Studies, such as Cheong et al. [18
], use geocoded point locations of reported cases of DF. In this research, only weekly counts by municipality were available, which is a limitation in many cases, but it makes this method easier and more accessible to researchers without advanced computing capability or access to geocoded disease data. Being able to use readily available municipality shapefiles and standardized weekly reporting would allow this method to be adopted by a larger group of public health practitioners in more areas, especially those in developing countries or those with less geospatial analysis experience.

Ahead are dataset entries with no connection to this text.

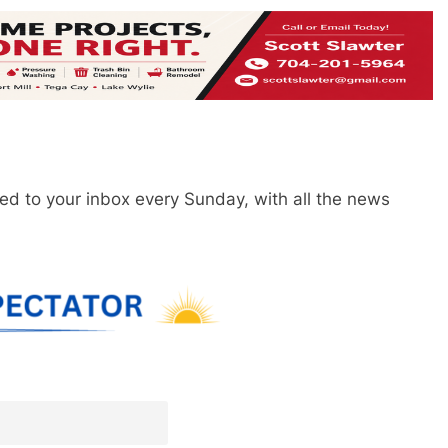
red to your inbox every Sunday, with all the news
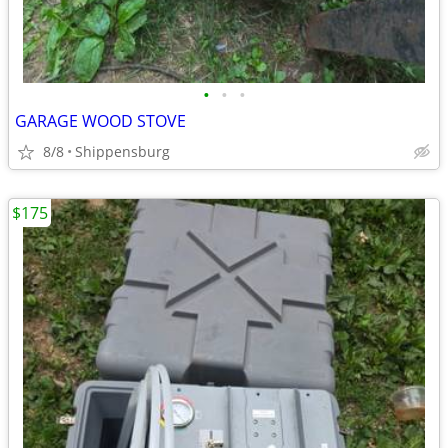
•
•
•
GARAGE WOOD STOVE
8/8
Shippensburg
$175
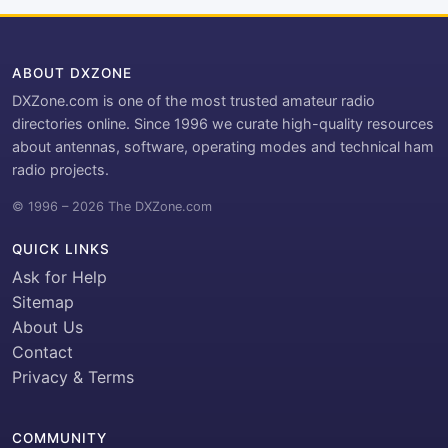
ABOUT DXZONE
DXZone.com is one of the most trusted amateur radio
directories online. Since 1996 we curate high-quality resources
about antennas, software, operating modes and technical ham
radio projects.
© 1996 – 2026 The DXZone.com
QUICK LINKS
Ask for Help
Sitemap
About Us
Contact
Privacy & Terms
COMMUNITY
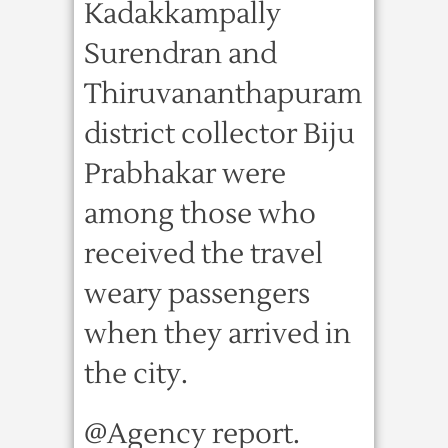
Kadakkampally
Surendran and
Thiruvananthapuram
district collector Biju
Prabhakar were
among those who
received the travel
weary passengers
when they arrived in
the city.
@Agency report.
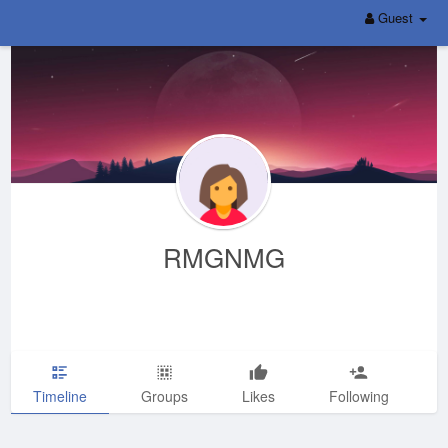
Guest
RMGNMG
Timeline
Groups
Likes
Following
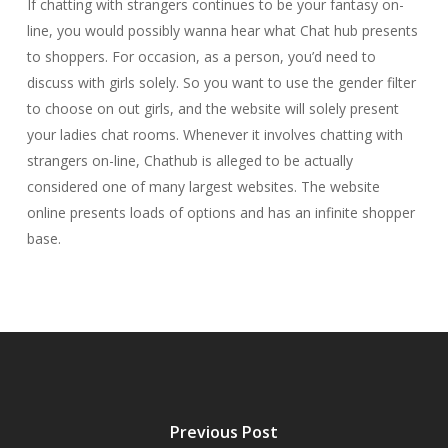
If chatting with strangers continues to be your fantasy on-
line, you would possibly wanna hear what Chat hub presents
to shoppers. For occasion, as a person, you’d need to
discuss with girls solely. So you want to use the gender filter
to choose on out girls, and the website will solely present
your ladies chat rooms. Whenever it involves chatting with
strangers on-line, Chathub is alleged to be actually
considered one of many largest websites. The website
online presents loads of options and has an infinite shopper
base.
Previous Post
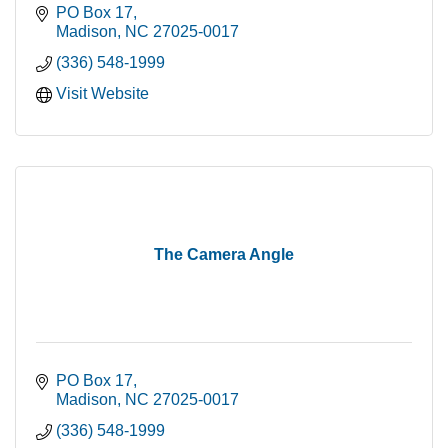
PO Box 17
Madison
NC
27025-0017
(336) 548-1999
Visit Website
The Camera Angle
PO Box 17
Madison
NC
27025-0017
(336) 548-1999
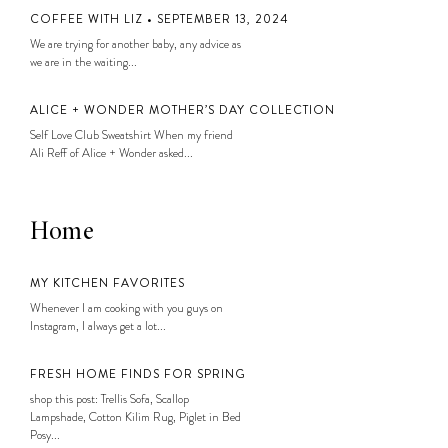
COFFEE WITH LIZ • SEPTEMBER 13, 2024
We are trying for another baby, any advice as
we are in the waiting...
ALICE + WONDER MOTHER’S DAY COLLECTION
Self Love Club Sweatshirt When my friend
Ali Reff of Alice + Wonder asked...
Home
MY KITCHEN FAVORITES
Whenever I am cooking with you guys on
Instagram, I always get a lot...
FRESH HOME FINDS FOR SPRING
shop this post: Trellis Sofa, Scallop
Lampshade, Cotton Kilim Rug, Piglet in Bed
Posy...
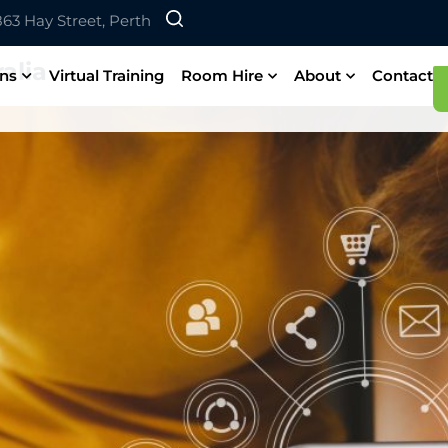
 863 Hay Street, Perth
alia
ons
Virtual Training
Room Hire
About
Contact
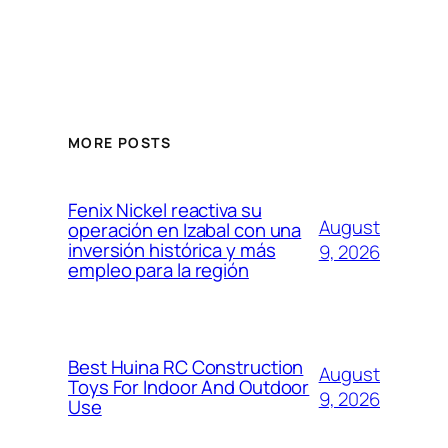
MORE POSTS
Fenix Nickel reactiva su
August
operación en Izabal con una
inversión histórica y más
9, 2026
empleo para la región
Best Huina RC Construction
August
Toys For Indoor And Outdoor
9, 2026
Use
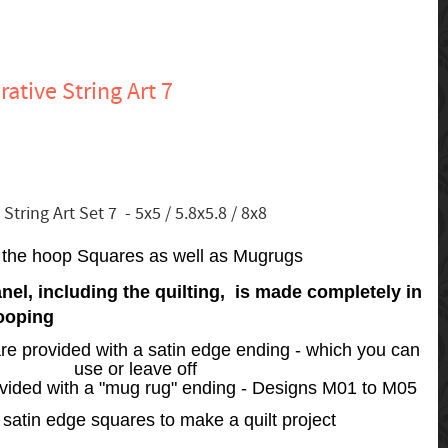
ative String Art 7
tring Art Set 7 - 5x5 / 5.8x5.8 / 8x8
n the hoop Squares as well as Mugrugs
nel, including the quilting, is made completely in
ooping
re provided with a satin edge ending - which you can
use or leave off
ovided with a "mug rug" ending - Designs M01 to M05
satin edge squares to make a quilt project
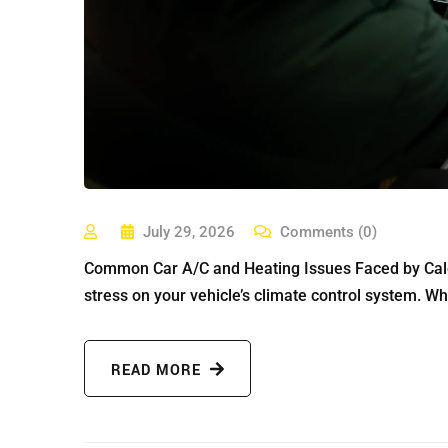
July 29, 2026
Comments (0)
Common Car A/C and Heating Issues Faced by Calga
stress on your vehicle’s climate control system. Whe
READ MORE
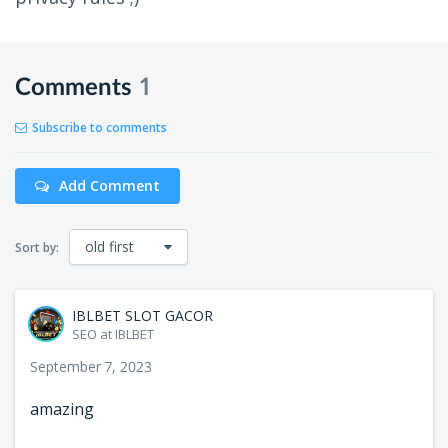
Comments
1
Subscribe to comments
Add Comment
old first
Sort by:
IBLBET SLOT GACOR
SEO at IBLBET
September 7, 2023
amazing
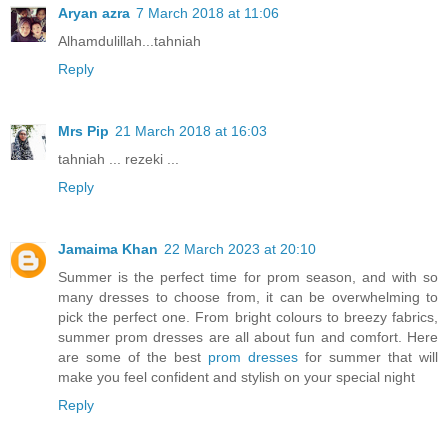
Aryan azra
7 March 2018 at 11:06
Alhamdulillah...tahniah
Reply
Mrs Pip
21 March 2018 at 16:03
tahniah ... rezeki ...
Reply
Jamaima Khan
22 March 2023 at 20:10
Summer is the perfect time for prom season, and with so
many dresses to choose from, it can be overwhelming to
pick the perfect one. From bright colours to breezy fabrics,
summer prom dresses are all about fun and comfort. Here
are some of the best
prom dresses
for summer that will
make you feel confident and stylish on your special night
Reply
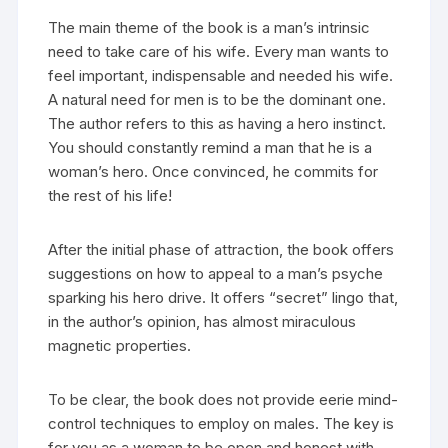
The main theme of the book is a man’s intrinsic
need to take care of his wife. Every man wants to
feel important, indispensable and needed his wife.
A natural need for men is to be the dominant one.
The author refers to this as having a hero instinct.
You should constantly remind a man that he is a
woman’s hero. Once convinced, he commits for
the rest of his life!
After the initial phase of attraction, the book offers
suggestions on how to appeal to a man’s psyche
sparking his hero drive. It offers “secret” lingo that,
in the author’s opinion, has almost miraculous
magnetic properties.
To be clear, the book does not provide eerie mind-
control techniques to employ on males. The key is
for you as a woman to be open and honest with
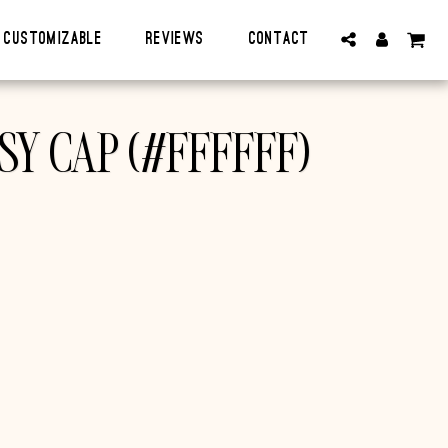
CUSTOMIZABLE
Reviews
Contact
SY CAP (#FFFFFF)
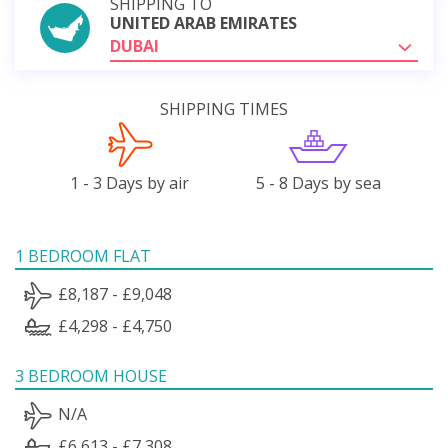
SHIPPING TO
UNITED ARAB EMIRATES
DUBAI
SHIPPING TIMES
1 - 3 Days by air
5 - 8 Days by sea
1 BEDROOM FLAT
£8,187 - £9,048
£4,298 - £4,750
3 BEDROOM HOUSE
N/A
£6,613 - £7,308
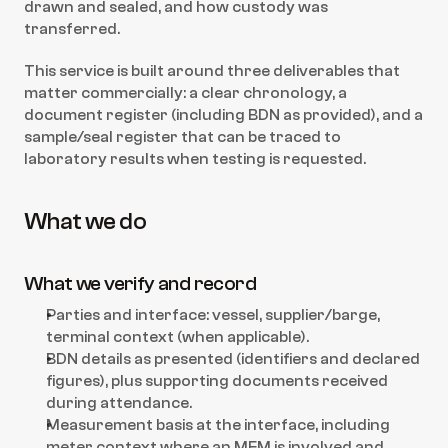
drawn and sealed, and how custody was 
transferred.
This service is built around three deliverables that 
matter commercially: a clear chronology, a 
document register (including BDN as provided), and a 
sample/seal register that can be traced to 
laboratory results when testing is requested.
What we do
What we verify and record
Parties and interface: vessel, supplier/barge, 
terminal context (when applicable).
BDN details as presented (identifiers and declared 
figures), plus supporting documents received 
during attendance.
Measurement basis at the interface, including 
meter context where an MFM is involved and 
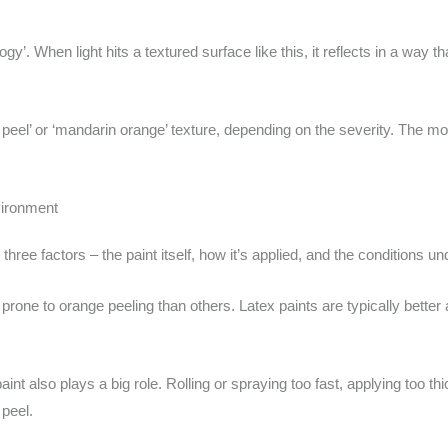
ogy’. When light hits a textured surface like this, it reflects in a way th
ge peel’ or ‘mandarin orange’ texture, depending on the severity. The 
vironment
hree factors – the paint itself, how it’s applied, and the conditions und
rone to orange peeling than others. Latex paints are typically better 
int also plays a big role. Rolling or spraying too fast, applying too th
 peel.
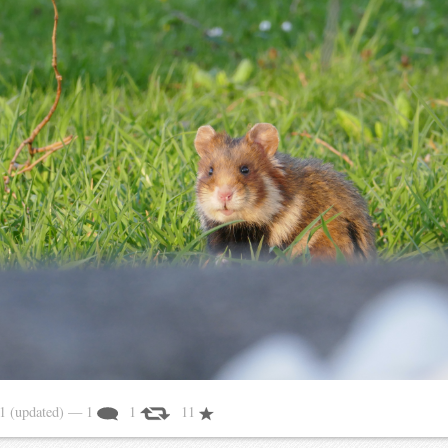
21
(updated)
— 1
1
11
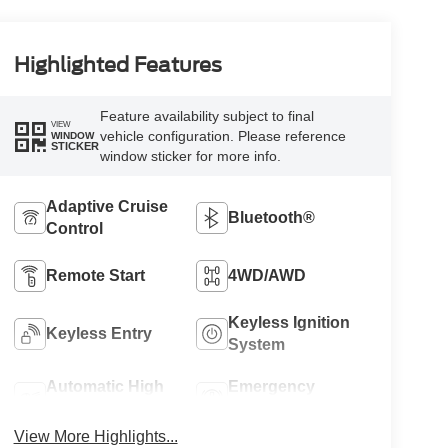
Highlighted Features
Feature availability subject to final
VIEW
vehicle configuration. Please reference
WINDOW
STICKER
window sticker for more info.
Adaptive Cruise
Bluetooth®
Control
Remote Start
4WD/AWD
Keyless Ignition
Keyless Entry
System
Automatic High
Emergency
Beams
Brake Assist
View More Highlights...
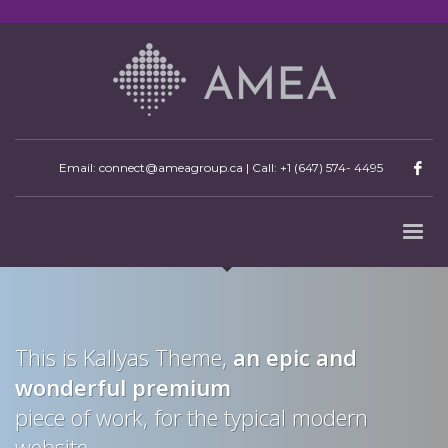
Email: connect@ameagroup.ca | Call:
+1 (647) 574- 4495
This is Kallyas Theme,
an epic and
wonderful
premium
piece of work, for the typical modern
website.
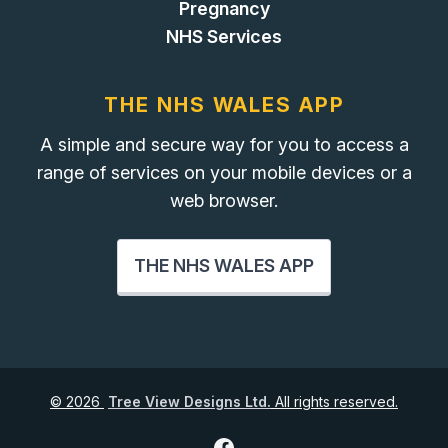
Pregnancy
NHS Services
THE NHS WALES APP
A simple and secure way for you to access a
range of services on your mobile devices or a
web browser.
THE NHS WALES APP
©
2026
Tree View Designs Ltd.
All rights reserved.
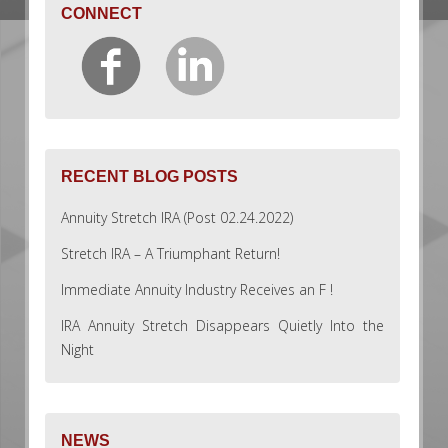
CONNECT
RECENT BLOG POSTS
Annuity Stretch IRA (Post 02.24.2022)
Stretch IRA – A Triumphant Return!
Immediate Annuity Industry Receives an F !
IRA Annuity Stretch Disappears Quietly Into the
Night
NEWS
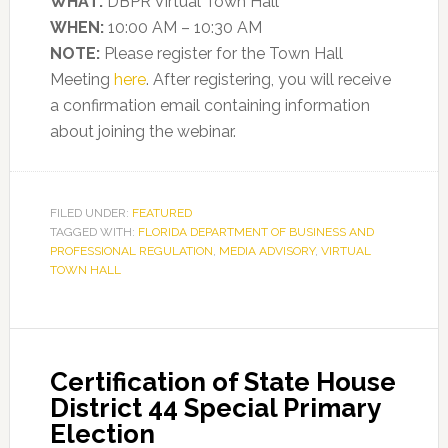
WHAT:
DBPR Virtual Town Hall
WHEN:
10:00 AM – 10:30 AM
NOTE:
Please register for the Town Hall
Meeting
here
. After registering, you will receive
a confirmation email containing information
about joining the webinar.
FILED UNDER:
FEATURED
TAGGED WITH:
FLORIDA DEPARTMENT OF BUSINESS AND
PROFESSIONAL REGULATION
,
MEDIA ADVISORY
,
VIRTUAL
TOWN HALL
Certification of State House
District 44 Special Primary
Election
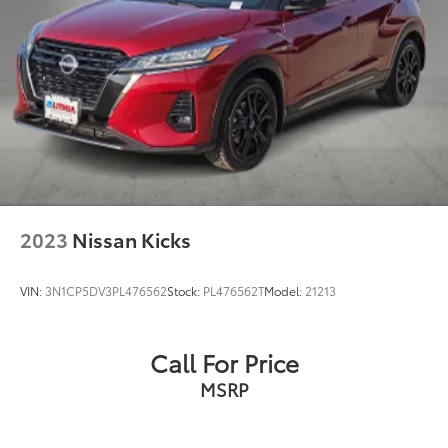
New Vehicles: Plus TT&L. Prices include $225 dealer
doc fee and $995 VIP Package.
Used Vehicles: Plus TT&L. Prices include $225 dealer
doc fee.
2023
Nissan Kicks
VIN:
3N1CP5DV3PL476562
Stock:
PL476562T
Model:
21213
Call For Price
MSRP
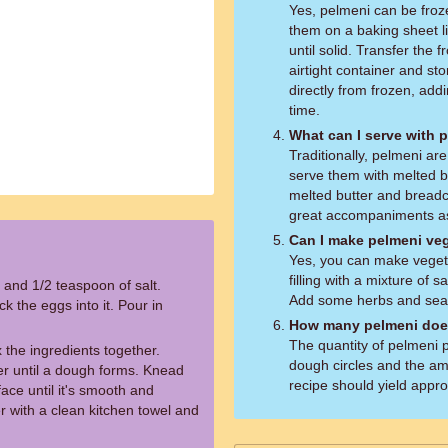
Yes, pelmeni can be froz
them on a baking sheet l
until solid. Transfer the 
airtight container and st
directly from frozen, add
time.
What can I serve with 
Traditionally, pelmeni ar
serve them with melted bu
melted butter and breadc
great accompaniments as
Can I make pelmeni ve
Yes, you can make vegeta
filling with a mixture of
 and 1/2 teaspoon of salt.
Add some herbs and seas
k the eggs into it. Pour in
How many pelmeni does
The quantity of pelmeni 
 the ingredients together.
dough circles and the amo
er until a dough forms. Knead
recipe should yield appr
face until it's smooth and
r with a clean kitchen towel and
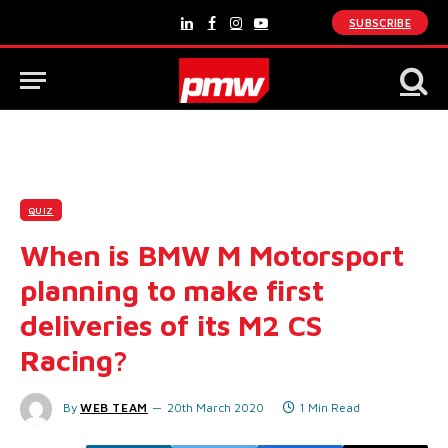
SUBSCRIBE
LinkedIn
Facebook
Instagram
YouTube
QUIZ
When is BMW M Motorsport
planning to make first
deliveries of its M2 CS
Racing?
By
WEB TEAM
20th March 2020
1 Min Read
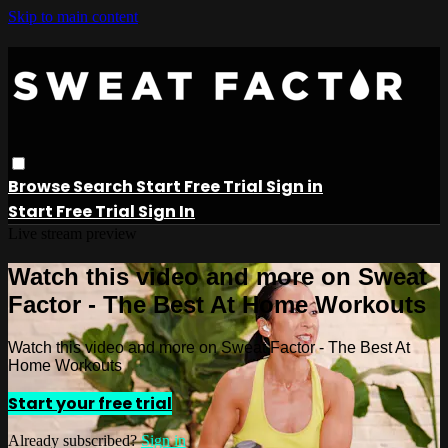
Skip to main content
Browse
Search
Start Free Trial
Sign in
Start Free Trial
Sign In
Live stream preview
Watch this video and more on Sweat
Factor - The Best At Home Workouts
Watch this video and more on Sweat Factor - The Best At
Home Workouts
Start your free trial
Already subscribed?
Sign in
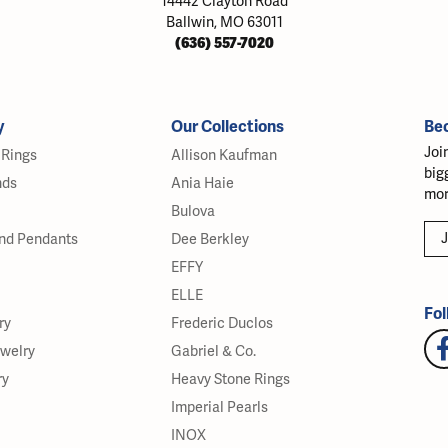
14442 Clayton Road
Ballwin, MO 63011
(636) 557-7020
y
Our Collections
Be
Joi
Rings
Allison Kaufman
big
nds
Ania Haie
mor
Bulova
J
nd Pendants
Dee Berkley
EFFY
ELLE
Fol
ry
Frederic Duclos
ewelry
Gabriel & Co.
ry
Heavy Stone Rings
Imperial Pearls
INOX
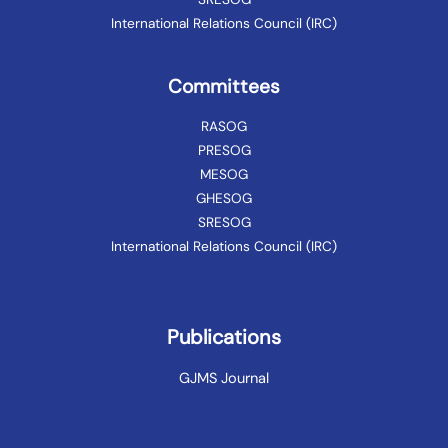
International Relations Council (IRC)
Committees
RASOG
PRESOG
MESOG
GHESOG
SRESOG
International Relations Council (IRC)
Publications
GJMS Journal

As DF is an endemic disease in the Magdalena River watershed of Colombia, the effect of asymptomatic infection rate and reporting bias may also play a role in the ability of the models [35
]. Due to the aggregation of all cases into a year, this could bias the ability of the model by including municipalities with misreported cases. However, such possible bias may be neutralized in follow-up studies with higher temporal resolution, where municipalities with few cases are also more likely to have frequent reports of absence while those with high numbers of cases are more likely to frequently be reported with presence.